Zach Fruit Responds
Tanya Agathocleous directs the conclusion of her review of Forms of Empire to Hensley’s reading of the “Realism Wars” between Andrew Lang and H. Rider Haggard on the one side and Henry James on the other. This remarkable chapter resists a more traditional framing of Victorian literary forms that “encrypt unbeknownst to themselves a given culture’s subconscious desires or anxieties” (210). Instead, Hensley suggests that texts like King Solomon’s Mines are not only “instances of unwitting magical thinking” but also “political conceptuality: not passive ideology but enacted thought” (210). Agathocleous aptly notes that this chapter “dissolves distinctions” between reparative and paranoid reading. It was a bit of a shock to think about the active political and aesthetic aims of a work like King Solomon’s Mines, which seems to perfectly encapsulate the sort of blatantly unthinking ideological work of Imperial fantasy.
As Agathocleous writes, this sort of reading is a “persistent blindspot”–and one that is not unrelated to the liberal triumphalism inherited from Victorians. I think, perhaps, “postcritical” debates about “reparative,” “paranoid,” “surface,” and “depth” too often hinge on the gendered binary of feminine care and masculine mastery. Agathocleous compels me to consider not only other binaries of mastery and care that are active within Imperial contexts, but also the way that Violence and Liberalism can map, roughly, onto this divide. What does it mean if these distinct modes of critique are entangled within the same paradox?
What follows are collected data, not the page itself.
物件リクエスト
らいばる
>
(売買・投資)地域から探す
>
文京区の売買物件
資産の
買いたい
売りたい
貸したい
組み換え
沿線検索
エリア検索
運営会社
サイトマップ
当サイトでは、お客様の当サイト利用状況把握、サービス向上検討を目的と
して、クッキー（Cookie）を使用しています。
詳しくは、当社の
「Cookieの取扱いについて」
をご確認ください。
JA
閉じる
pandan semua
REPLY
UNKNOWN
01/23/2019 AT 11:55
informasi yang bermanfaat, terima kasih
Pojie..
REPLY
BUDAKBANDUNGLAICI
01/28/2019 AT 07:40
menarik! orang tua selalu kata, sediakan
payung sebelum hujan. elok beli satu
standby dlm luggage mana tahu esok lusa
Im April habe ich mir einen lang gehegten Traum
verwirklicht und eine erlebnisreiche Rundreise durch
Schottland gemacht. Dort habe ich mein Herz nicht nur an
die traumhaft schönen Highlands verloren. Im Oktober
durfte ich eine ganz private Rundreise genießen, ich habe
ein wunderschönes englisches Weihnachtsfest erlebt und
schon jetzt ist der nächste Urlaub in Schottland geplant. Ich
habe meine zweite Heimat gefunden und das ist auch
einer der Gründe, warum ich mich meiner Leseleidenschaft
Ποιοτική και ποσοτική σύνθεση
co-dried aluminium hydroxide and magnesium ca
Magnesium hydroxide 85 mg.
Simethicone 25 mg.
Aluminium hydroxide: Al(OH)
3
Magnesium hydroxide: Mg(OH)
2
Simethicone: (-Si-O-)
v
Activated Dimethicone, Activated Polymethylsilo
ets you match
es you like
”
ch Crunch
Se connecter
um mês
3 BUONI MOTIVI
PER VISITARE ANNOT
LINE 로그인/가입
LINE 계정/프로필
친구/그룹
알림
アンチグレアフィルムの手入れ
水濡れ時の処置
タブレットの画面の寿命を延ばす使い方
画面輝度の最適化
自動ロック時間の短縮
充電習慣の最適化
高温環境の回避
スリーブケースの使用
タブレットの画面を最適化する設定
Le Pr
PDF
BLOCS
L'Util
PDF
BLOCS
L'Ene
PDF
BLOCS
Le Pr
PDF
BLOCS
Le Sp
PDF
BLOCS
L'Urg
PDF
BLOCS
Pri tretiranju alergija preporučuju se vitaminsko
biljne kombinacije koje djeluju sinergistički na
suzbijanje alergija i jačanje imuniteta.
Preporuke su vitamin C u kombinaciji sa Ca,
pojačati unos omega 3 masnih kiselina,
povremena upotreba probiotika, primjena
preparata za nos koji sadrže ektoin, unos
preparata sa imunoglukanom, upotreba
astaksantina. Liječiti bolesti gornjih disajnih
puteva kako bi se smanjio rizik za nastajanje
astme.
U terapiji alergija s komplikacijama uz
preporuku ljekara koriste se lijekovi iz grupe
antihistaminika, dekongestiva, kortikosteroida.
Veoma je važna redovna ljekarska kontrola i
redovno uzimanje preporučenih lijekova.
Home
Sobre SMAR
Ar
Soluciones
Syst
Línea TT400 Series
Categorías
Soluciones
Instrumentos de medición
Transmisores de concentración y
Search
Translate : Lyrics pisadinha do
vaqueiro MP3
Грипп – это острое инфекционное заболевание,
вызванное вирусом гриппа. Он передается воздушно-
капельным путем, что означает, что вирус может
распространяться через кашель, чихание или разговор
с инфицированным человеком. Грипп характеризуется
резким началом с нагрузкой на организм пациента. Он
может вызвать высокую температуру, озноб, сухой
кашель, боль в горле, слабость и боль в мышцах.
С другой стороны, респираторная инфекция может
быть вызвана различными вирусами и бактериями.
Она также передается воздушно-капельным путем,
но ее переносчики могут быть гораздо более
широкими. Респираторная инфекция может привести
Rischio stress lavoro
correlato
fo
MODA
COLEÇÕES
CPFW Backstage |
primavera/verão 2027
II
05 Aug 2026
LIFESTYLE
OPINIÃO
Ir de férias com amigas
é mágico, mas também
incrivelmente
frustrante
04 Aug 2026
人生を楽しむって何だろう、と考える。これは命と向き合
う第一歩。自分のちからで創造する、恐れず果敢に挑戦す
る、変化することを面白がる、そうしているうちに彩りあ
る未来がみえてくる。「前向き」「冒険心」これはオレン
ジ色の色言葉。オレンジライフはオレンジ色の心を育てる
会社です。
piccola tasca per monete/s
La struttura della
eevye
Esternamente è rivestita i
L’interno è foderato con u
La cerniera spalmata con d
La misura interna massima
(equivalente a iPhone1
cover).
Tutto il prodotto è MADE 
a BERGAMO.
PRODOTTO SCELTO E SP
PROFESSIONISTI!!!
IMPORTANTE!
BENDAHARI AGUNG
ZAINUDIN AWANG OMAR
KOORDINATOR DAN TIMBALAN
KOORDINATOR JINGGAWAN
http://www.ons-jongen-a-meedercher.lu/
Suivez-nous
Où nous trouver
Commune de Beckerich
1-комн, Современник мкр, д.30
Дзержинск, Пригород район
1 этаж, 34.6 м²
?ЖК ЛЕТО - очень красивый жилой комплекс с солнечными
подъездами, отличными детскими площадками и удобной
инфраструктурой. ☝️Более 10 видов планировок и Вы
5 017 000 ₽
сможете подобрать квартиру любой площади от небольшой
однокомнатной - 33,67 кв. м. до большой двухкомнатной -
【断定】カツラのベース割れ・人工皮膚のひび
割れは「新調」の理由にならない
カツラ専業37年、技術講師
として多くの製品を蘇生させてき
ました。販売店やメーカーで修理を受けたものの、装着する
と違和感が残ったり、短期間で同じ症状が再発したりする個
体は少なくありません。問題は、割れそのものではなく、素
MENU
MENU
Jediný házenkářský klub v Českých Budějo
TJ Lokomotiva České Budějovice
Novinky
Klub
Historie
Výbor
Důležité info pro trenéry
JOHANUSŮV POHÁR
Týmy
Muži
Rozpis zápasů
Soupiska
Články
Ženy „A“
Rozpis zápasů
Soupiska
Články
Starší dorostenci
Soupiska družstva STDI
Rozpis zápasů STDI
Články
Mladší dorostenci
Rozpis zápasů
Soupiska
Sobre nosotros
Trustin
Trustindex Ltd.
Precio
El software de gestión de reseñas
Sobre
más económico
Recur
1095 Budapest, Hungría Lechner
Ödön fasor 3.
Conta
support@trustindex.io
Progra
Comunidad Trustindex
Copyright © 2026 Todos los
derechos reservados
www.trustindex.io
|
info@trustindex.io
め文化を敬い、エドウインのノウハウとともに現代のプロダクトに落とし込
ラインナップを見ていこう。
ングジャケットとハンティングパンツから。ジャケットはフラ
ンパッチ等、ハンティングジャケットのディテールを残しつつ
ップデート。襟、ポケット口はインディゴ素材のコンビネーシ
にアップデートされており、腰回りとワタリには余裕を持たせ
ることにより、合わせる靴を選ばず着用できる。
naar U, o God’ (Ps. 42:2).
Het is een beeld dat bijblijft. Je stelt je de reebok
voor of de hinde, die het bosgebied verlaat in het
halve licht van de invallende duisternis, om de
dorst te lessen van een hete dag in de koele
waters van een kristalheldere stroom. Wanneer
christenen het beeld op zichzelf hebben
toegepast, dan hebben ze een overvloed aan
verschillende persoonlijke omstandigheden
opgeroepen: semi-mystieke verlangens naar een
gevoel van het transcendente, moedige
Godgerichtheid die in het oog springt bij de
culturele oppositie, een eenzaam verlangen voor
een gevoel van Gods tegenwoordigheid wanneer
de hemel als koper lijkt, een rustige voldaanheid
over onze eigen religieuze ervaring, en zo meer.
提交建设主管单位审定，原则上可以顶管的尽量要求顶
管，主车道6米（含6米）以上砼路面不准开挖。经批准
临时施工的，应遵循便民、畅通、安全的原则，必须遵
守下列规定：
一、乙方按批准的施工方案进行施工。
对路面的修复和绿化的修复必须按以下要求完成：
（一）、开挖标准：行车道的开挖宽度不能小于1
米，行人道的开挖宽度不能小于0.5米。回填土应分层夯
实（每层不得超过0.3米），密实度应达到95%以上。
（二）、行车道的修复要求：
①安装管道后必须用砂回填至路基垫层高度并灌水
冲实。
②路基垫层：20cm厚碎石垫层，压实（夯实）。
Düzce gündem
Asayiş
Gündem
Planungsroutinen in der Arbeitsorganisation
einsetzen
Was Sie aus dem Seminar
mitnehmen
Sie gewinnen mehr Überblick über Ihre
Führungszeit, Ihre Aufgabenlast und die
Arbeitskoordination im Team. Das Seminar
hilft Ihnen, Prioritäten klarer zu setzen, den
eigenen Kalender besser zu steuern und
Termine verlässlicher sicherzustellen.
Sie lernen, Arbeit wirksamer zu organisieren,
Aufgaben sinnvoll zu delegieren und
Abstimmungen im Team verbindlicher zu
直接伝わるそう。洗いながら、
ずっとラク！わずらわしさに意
Hensley concludes his final chapter with a reading of Stevenson’s Jekyll and Hyde. While Haggard and James happily inhabited the divide between sensational childishness and critical adulthood, “Stevenson refuses to choose, and shows instead how these interlocked sets of binary terms–romance and realism, brute force and modern civility, ‘nonage’ and adulthood–are but liberal idealism’s own inadequate vocabulary for understanding the seeming paradoxes by which incredible violence might not stand against but secretly structure political modernity in its most peaceful or even philanthropic dispensations” (241). Does the perceived binary between “feminine care and masculine mastery” secretly structure the “fraught histories and persistent blindspots of our methodologies” and the liberal triumphalism that these blindspots afford?